La fine del compromesso tra capitalismo e democrazia.

John Maynard Keynes

[Dal Prof. Woland per la Città Invisibile]

Credo sia molto utile per capire le drammatiche vicende economiche che agitano negli ultimi decenni il nuovo e il vecchio continente parafrasare nel modo più semplice e schematico possibile l'articolo di Nadia Urbinati - docente di Teoria politica alla Columbia University di New York - apparso su La Repubblica del 9 febbraio.


In seguito alla terribile crisi del '29 Keines dettò il più importante compromesso storico del secolo scorso: quello tra capitalismo e democrazia.
In cosa consisteva questo compromesso? È presto detto: il pubblico anziché assistere i poveri li impiegava oppure promuoveva politiche sociali che creavano impiego.
Ne conseguiva un incremento della domanda e una ripresa dell'occupazione, cioè una maggiore giustizia sociale con il seguente esito:

- I poveri diventano davvero i rappresentanti dell'interesse generale della società.
- Le forze politiche, cioè i partiti politici che rappresentano le forze sociali, possono gestire l'allocazione delle risorse economiche (beni sociali e primari, servizi).

È importante notare che alla base del compromesso c'era una delega ai partiti: le classi sociali rinunciavano a fare da sole.

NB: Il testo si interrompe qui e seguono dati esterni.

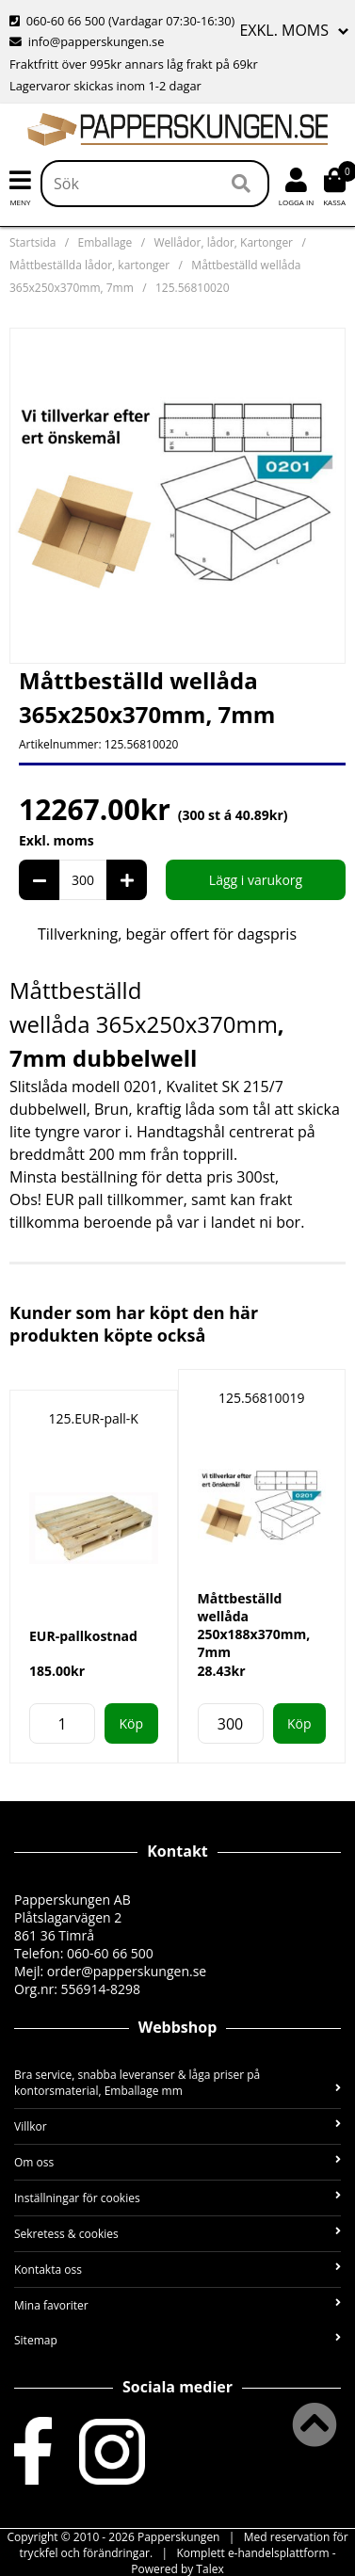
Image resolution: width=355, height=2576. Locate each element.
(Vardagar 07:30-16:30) (121, 20)
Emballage (105, 242)
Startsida (32, 242)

Ora quel tempo è finito. Il compromesso annullato.

Le classi sociali riprendono nelle loro mani le decisioni e ciò vale soprattutto per la classe che detiene il potere economico. Di qui il declino dei partiti.

L'ideologia keynesiana ha funzionato fintanto che l'accumulazione del capitale si traduceva in investimenti e ampliamento del consumo il cui combinato disposto incrementava la giustizia sociale.

La rottura si ha negli anni '80: viene applicata una politica di diminuizione  delle tasse per consentire una nuova ridistribuzione ma stavolta a favore dei profitti. Agli elettori tale politica viene giustificata come stimolo agli investimenti ma invece le risorse liberate in questo modo non finiscono in investimenti produttivi (e quindi in lavoro) bensì in investimenti finanziari.

Da allora dunque l'accumulazione ha sciolto i lacci e lacciuoli imposti dalla democrazia: il lavoro deve tornare ad essere un bene solo economico, libero quindi dalle catene del diritto o della politica.

Questo e non altro è il significato della battaglia sull'articolo 18 dello Statuto dei Lavoratori. Un significato solo simbolico.

Il potere economico vuole affermare il principio: la regia della nuova democrazia non deve più essere la legge, il legislatore, lo Stato, ma il mercato.

L'articolo 18 è un fossile, ciò che resta del compromesso, dunque deve essere abolito. Ecco perché va eliminato ed ecco perché il sindacato - ben conscio della posta in gioco - lo difende strenuamente.

Ma che tipo di società sarà quella in cui il profitto e l'accumulazione la fanno da padroni senza vincoli alcuni?